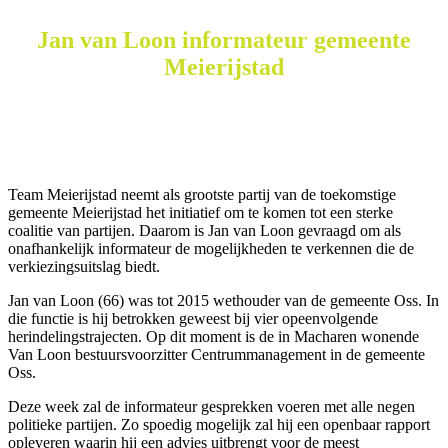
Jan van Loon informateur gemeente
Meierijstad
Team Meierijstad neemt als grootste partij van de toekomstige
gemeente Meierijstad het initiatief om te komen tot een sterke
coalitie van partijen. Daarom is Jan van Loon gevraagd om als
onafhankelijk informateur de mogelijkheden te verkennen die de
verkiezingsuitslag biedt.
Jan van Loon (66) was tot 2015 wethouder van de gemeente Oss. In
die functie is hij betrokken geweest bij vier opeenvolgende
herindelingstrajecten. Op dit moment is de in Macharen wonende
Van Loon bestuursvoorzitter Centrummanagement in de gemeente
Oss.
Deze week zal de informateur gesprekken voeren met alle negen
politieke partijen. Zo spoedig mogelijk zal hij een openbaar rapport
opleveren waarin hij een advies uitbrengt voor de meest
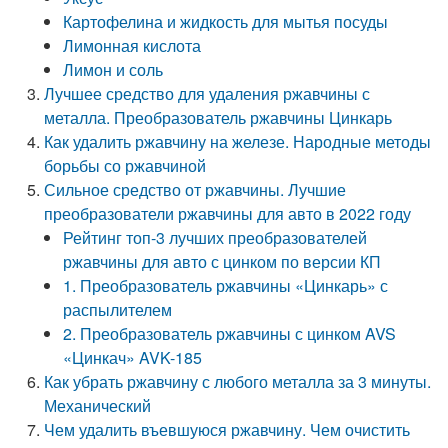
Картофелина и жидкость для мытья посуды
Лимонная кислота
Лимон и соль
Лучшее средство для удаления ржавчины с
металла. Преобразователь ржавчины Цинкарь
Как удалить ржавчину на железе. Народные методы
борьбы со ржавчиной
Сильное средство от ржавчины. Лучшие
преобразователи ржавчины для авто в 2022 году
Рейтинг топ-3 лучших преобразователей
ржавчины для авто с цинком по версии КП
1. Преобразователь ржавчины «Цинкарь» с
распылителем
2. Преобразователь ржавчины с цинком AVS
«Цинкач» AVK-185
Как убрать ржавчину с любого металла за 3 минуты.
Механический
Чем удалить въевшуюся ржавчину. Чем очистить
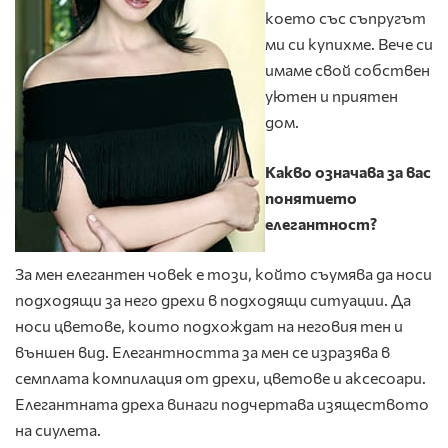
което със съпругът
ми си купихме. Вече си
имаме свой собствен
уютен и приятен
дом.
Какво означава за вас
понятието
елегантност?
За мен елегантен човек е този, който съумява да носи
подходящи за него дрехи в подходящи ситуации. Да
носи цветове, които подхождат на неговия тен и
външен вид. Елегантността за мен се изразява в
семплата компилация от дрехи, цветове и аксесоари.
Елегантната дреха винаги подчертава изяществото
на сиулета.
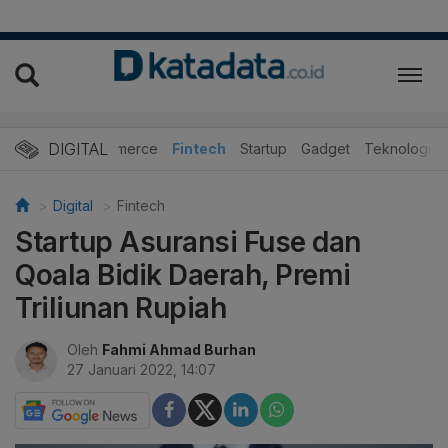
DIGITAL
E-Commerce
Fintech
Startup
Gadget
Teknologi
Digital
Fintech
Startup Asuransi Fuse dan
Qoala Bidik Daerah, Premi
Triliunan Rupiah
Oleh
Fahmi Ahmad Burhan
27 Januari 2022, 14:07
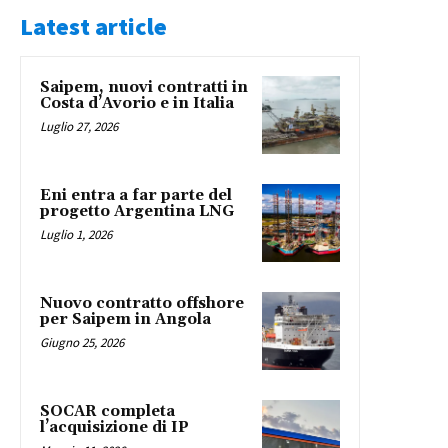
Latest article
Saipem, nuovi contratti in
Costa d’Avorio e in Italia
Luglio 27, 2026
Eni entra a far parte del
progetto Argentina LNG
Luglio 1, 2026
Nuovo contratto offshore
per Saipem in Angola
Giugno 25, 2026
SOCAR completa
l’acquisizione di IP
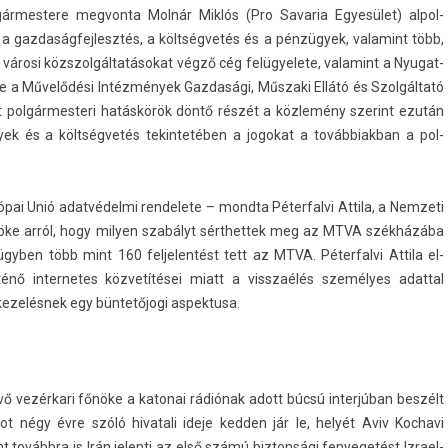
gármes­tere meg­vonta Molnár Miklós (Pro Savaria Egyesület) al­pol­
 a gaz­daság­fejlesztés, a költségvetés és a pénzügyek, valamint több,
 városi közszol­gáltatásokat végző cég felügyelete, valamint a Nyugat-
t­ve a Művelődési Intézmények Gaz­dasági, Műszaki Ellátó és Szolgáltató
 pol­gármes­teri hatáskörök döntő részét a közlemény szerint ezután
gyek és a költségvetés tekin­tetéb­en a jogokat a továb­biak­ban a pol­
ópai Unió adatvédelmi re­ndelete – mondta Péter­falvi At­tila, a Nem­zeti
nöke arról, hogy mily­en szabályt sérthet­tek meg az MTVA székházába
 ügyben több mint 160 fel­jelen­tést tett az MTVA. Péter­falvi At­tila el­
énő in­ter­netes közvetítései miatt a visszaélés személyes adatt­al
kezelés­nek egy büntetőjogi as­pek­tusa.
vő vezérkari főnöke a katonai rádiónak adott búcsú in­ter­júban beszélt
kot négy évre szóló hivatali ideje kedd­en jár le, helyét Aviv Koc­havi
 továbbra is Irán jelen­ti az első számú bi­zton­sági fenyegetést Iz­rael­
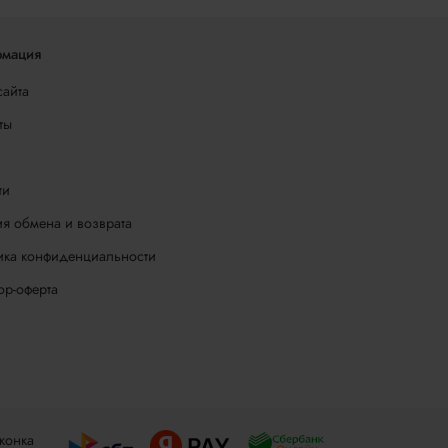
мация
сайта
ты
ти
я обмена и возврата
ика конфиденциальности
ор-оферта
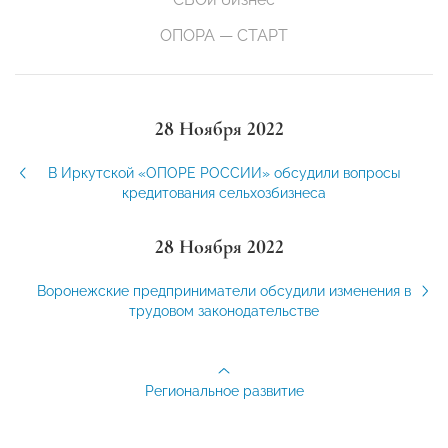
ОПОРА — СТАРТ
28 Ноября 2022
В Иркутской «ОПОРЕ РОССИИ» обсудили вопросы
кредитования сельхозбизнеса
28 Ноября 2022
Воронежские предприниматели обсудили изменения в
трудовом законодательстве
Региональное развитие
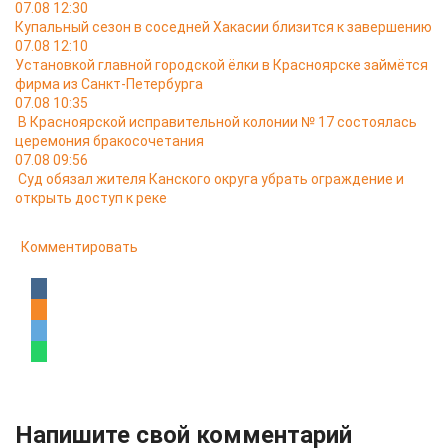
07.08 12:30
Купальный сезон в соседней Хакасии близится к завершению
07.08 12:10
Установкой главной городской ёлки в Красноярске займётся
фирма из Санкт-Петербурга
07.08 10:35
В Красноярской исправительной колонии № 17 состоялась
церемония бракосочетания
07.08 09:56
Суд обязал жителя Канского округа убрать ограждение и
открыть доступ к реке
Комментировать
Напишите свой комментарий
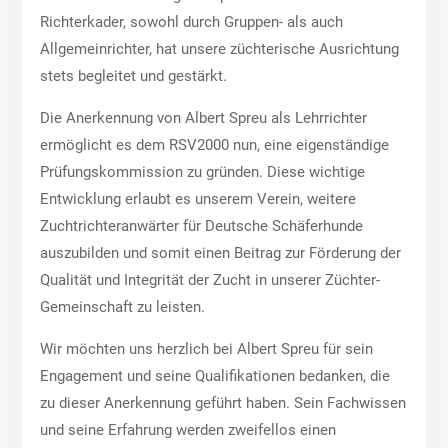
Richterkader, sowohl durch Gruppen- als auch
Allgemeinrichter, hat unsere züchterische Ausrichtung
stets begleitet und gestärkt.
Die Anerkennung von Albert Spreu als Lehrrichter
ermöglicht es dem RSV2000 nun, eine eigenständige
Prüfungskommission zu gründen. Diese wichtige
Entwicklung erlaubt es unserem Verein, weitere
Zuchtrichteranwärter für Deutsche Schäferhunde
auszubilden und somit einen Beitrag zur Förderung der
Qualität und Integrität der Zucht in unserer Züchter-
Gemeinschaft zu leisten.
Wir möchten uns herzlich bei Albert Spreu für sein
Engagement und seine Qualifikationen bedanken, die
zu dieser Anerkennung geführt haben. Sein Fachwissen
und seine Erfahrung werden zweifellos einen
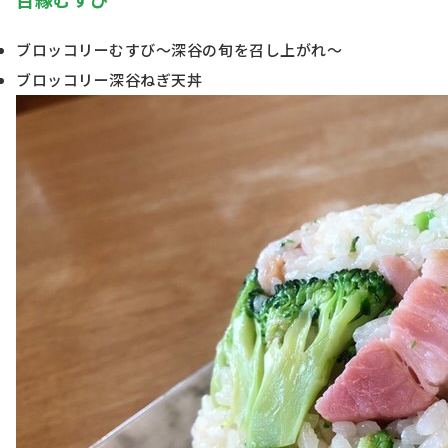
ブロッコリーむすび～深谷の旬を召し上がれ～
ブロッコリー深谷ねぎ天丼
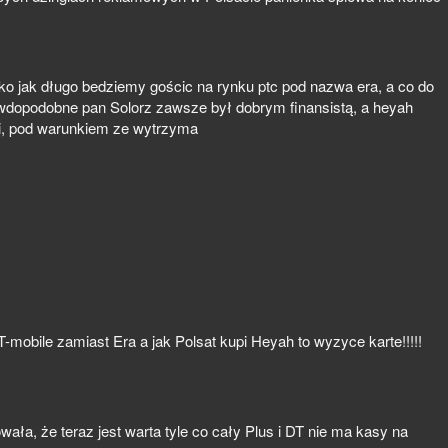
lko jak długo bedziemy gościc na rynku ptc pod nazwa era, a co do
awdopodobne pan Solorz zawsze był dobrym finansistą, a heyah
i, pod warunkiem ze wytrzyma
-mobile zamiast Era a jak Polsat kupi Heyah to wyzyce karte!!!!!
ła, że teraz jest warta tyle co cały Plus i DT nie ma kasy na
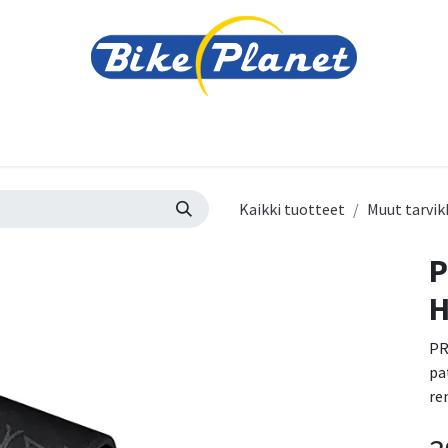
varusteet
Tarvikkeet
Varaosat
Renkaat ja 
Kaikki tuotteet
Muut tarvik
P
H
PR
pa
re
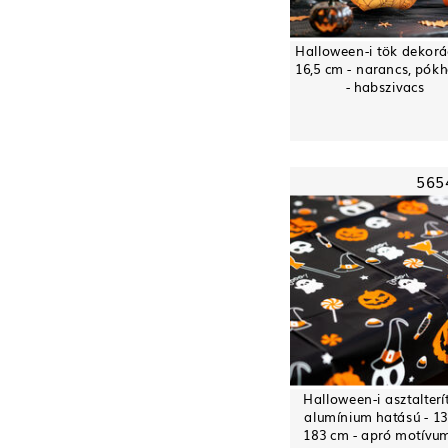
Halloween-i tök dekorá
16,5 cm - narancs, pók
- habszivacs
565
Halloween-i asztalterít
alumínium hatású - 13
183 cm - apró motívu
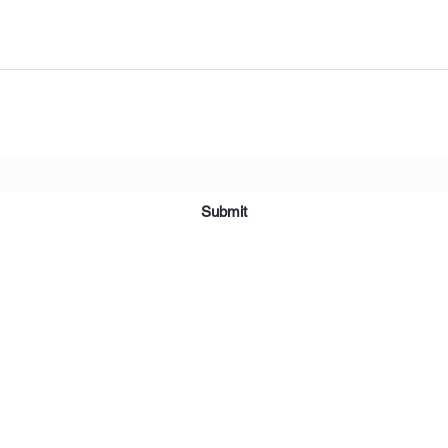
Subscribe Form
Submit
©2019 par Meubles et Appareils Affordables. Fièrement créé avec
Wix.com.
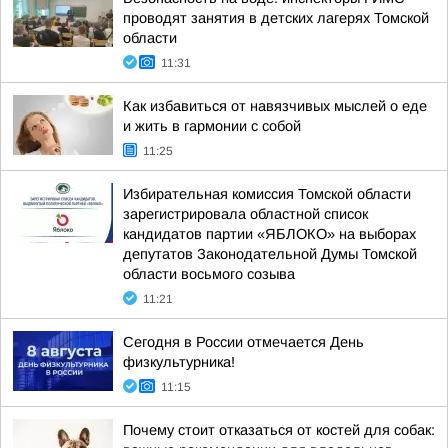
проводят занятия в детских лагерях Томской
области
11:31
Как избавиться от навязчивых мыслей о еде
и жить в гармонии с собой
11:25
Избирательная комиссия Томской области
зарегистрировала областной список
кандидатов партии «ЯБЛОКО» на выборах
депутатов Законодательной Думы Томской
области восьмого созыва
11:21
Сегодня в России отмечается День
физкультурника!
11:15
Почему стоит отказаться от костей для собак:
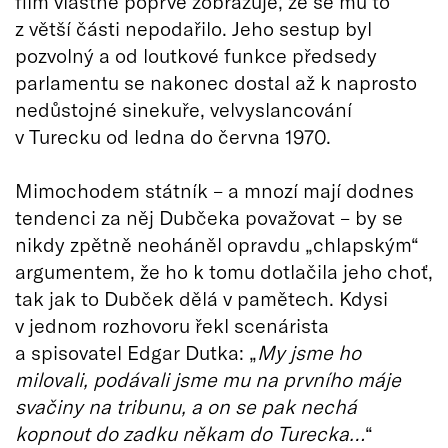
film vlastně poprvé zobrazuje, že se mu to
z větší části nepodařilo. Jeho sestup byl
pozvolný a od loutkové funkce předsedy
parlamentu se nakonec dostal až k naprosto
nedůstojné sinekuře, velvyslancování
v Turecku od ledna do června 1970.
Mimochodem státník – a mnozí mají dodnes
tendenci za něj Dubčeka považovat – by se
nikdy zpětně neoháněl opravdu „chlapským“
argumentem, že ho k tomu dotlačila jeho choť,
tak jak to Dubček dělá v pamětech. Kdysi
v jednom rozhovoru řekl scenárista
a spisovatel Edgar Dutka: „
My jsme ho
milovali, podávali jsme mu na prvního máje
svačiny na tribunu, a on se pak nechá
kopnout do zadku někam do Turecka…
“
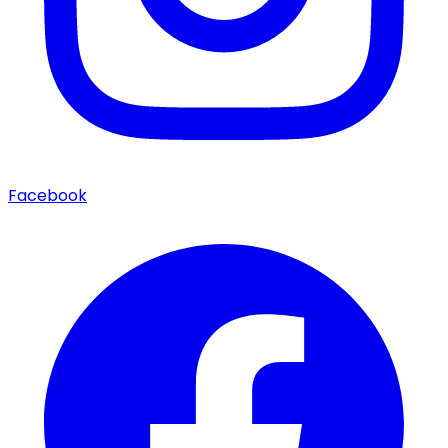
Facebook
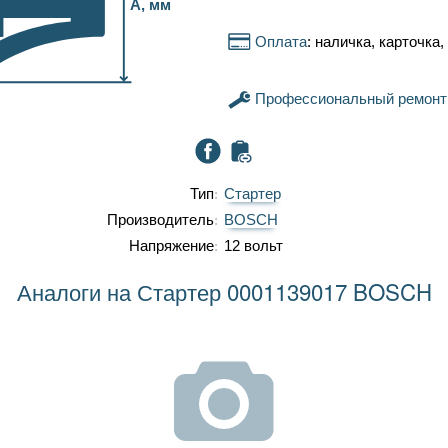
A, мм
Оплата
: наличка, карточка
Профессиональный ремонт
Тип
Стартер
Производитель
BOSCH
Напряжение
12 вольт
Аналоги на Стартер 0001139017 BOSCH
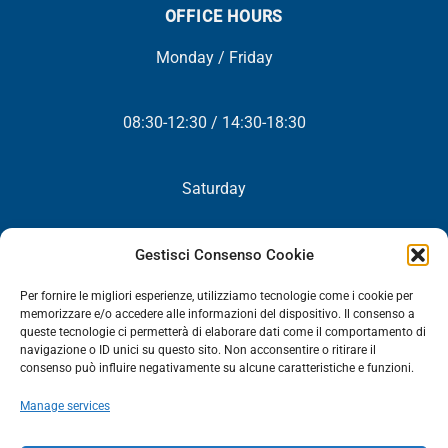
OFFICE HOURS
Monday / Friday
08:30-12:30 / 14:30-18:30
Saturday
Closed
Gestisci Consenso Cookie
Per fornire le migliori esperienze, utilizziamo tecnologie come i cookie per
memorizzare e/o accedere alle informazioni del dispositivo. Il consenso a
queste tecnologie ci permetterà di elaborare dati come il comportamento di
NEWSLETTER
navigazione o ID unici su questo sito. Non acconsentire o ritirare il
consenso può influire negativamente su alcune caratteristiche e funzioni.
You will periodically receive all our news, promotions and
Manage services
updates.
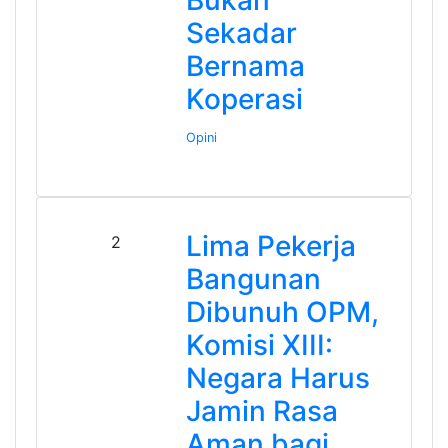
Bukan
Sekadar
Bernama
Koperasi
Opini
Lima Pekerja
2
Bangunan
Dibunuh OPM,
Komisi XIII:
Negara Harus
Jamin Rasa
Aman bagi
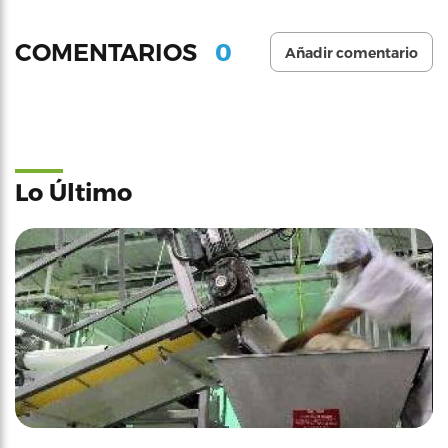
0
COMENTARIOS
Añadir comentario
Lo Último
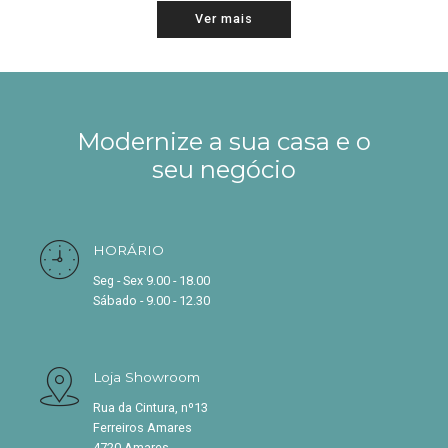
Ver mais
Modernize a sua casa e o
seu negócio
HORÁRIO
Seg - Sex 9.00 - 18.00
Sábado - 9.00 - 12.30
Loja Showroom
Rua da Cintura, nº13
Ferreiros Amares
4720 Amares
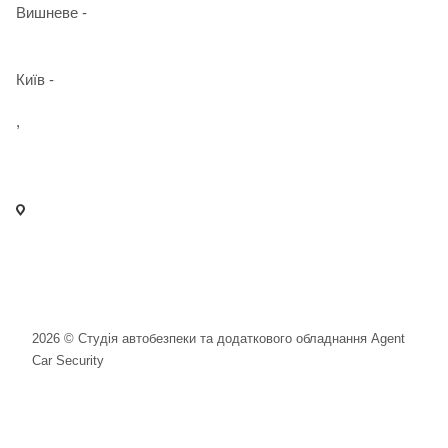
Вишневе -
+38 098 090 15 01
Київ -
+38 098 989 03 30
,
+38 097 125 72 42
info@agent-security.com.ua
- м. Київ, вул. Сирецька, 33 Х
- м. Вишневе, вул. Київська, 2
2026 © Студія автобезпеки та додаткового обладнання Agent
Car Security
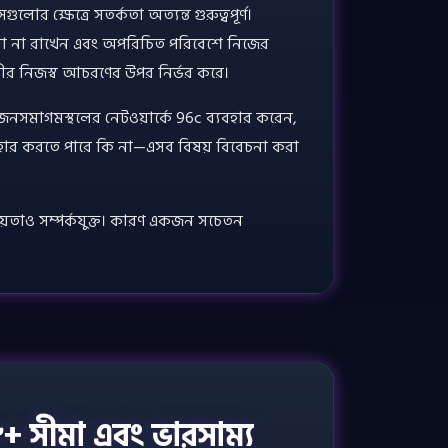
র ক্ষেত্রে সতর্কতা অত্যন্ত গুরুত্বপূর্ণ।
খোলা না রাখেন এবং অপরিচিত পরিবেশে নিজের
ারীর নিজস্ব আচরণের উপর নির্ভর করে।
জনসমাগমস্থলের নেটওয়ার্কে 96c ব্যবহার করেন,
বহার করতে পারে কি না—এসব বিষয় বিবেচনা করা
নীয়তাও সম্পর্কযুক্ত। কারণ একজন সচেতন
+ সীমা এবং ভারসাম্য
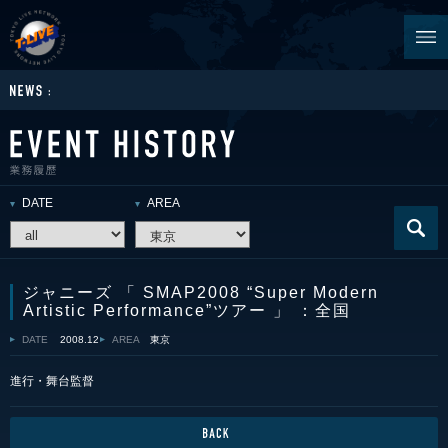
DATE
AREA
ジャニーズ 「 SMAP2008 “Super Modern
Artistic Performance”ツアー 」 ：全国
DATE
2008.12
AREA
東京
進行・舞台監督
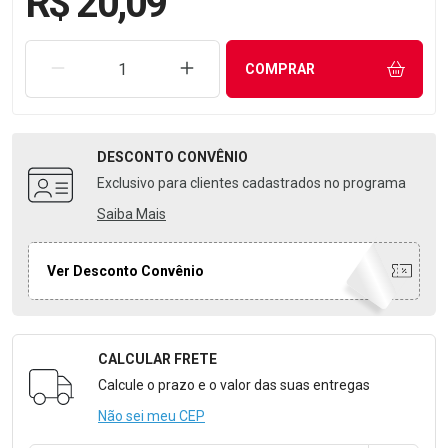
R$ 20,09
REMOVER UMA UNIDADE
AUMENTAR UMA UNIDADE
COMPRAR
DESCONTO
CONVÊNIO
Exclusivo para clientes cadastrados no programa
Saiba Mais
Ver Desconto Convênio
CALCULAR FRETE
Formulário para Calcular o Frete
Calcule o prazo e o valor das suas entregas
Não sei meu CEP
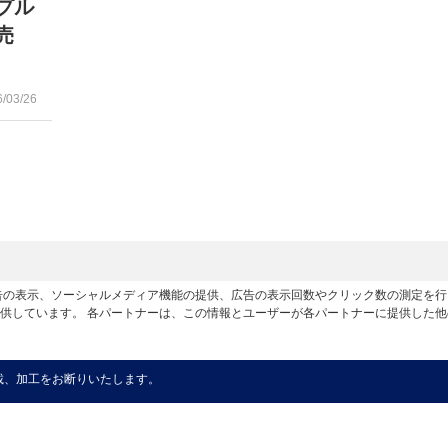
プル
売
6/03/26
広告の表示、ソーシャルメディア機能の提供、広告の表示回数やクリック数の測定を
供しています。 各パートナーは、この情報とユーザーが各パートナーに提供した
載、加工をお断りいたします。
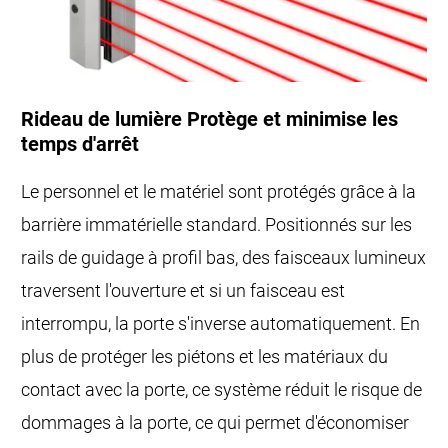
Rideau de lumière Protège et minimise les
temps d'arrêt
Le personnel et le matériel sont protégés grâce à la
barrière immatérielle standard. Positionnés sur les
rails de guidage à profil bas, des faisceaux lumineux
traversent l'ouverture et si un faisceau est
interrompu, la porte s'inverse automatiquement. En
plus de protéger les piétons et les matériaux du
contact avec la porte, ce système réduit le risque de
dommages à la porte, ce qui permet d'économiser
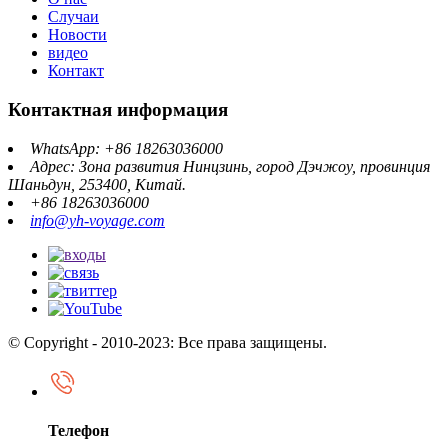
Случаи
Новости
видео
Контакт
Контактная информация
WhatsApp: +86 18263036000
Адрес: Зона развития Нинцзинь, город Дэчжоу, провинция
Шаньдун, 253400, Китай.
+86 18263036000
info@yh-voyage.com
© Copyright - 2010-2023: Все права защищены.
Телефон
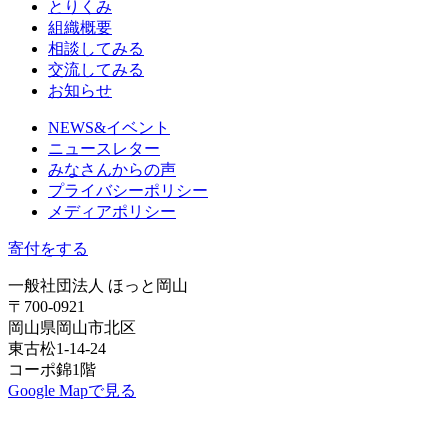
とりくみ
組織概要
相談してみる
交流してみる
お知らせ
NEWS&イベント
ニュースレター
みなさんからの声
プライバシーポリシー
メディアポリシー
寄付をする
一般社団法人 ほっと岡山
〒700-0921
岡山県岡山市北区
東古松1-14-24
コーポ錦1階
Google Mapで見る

What needs to be done.
Repeat verbatim the lines from the one with "info@yh-voyage.com" through the end of the listing above. Include both ends, add nothing, and exclude the pictures.

The answer.
info@yh-voyage.com
© Copyright - 2010-2023: Все права защищены.
Телефон
とりくみ
組織概要
相談してみる
交流してみる
お知らせ
NEWS&イベント
ニュースレター
みなさんからの声
プライバシーポリシー
メディアポリシー
寄付をする
一般社団法人 ほっと岡山
〒700-0921
岡山県岡山市北区
東古松1-14-24
コーポ錦1階
Google Mapで見る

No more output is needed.